SECTION 8. RECORD DATE. The Board may fix in advance, a record date for the determination of the
shareholders entitled to notice of a meeting or to vote or entitled to receive payment of any dividend or other
distribution, or any allotment of rights, or to exercise rights in respect to any other lawful action. The record date
so fixed shall be not more than sixty (60) nor less than ten (10) days prior to the date of the meeting nor more
than sixty (60) days prior to any other action. When a record date is so fixed, only shareholders of record on that
date are entitled to notice of and to vote at the meeting or to receive the dividend, distribution, or allotment of
rights, or to exercise of the rights, as the case may be, notwithstanding any transfer of shares on the books of
the corporation after the record date. A determination of shareholders of record entitled to notice of or to vote at
a meeting of shareholders shall apply to any adjournment of the meeting unless the Board fixes a new record
date for the meeting. The Board shall fix a new record date if the meeting is adjourned for more than forty-five
(45) days.
If no record date is fixed by the Board, the record date for determining shareholders entitled to notice of or to
vote at a meeting of shareholders shall be the close of business on the business day next preceding the day on
which notice is given or, if notice is waived, at the close of business on the business day next preceding the day
on which notice is given. The record date for determining shareholders for any purpose other than as set in this
Section 8 or Section 10 of this Article shall be at the close of the day on which the Board adopts the resolution
relating thereto, or the sixtieth day prior to the date of such other action, whichever is later.

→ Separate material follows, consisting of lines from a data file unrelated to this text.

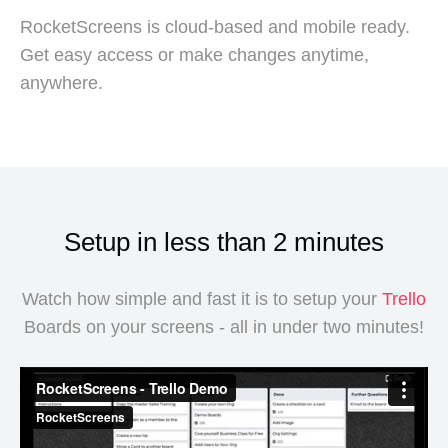
RocketScreens is cloud-based and mobile ready.
Get easy access or make changes anytime,
anywhere.
Setup in less than 2 minutes
Watch how simple and fast it is to setup your
Trello
Boards on your screens - all in under two minutes!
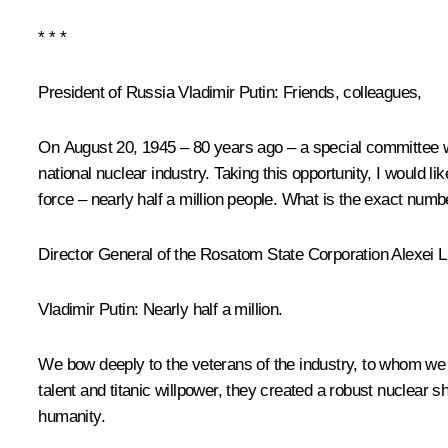
* * *
President of Russia Vladimir Putin
: Friends, colleagues,
On August 20, 1945 – 80 years ago – a special committee was
national nuclear industry. Taking this opportunity, I would 
force – nearly half a million people. What is the exact numb
Director General of the Rosatom State Corporation Alexei 
Vladimir Putin
: Nearly half a million.
We bow deeply to the veterans of the industry, to whom we 
talent and titanic willpower, they created a robust nuclear sh
humanity.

SECTION 9. CONSENT OF ABSENTEES. The transactions of any meeting of shareholders, however called
and noticed, and wherever held, are as valid as though had at a meeting duly held after regular call and notice,
if a quorum is present either in person or by proxy, and if, either before or after the meeting, each of the persons
entitled to vote not present in person or by proxy, signs a written waiver of notice, or a consent to the holding of
the meeting or an approval of the minutes thereof. All such waivers, consents or approvals shall be filed with the
corporate records or made a part of the minutes of the meeting.
SECTION 10. ACTION WITHOUT MEETING. Any action which, under any provision of law, may be taken at
any annual or special meeting of shareholders, may be taken without a meeting and without prior notice if a
consent in writing, setting forth the actions to be taken, shall be signed by the holders of outstanding shares
having not less than the minimum number of votes that would be necessary to authorize or take such action at a
meeting at which all shares entitled to vote thereon were present and voted. Unless a record date for voting
purposes be fixed as provided in Section 8 of this Article, the record date for determining shareholders entitled
to give consent pursuant to this Section 10, when no prior action by the Board has been taken, shall be the day
on which the first written-consent is given.
SECTION 11. PROXIES. Every person entitled to vote shares has the right to do so either in person or by one
or more persons authorized by a written proxy executed by such shareholder and filed with the Secretary not
less than five (5) days prior to the meeting.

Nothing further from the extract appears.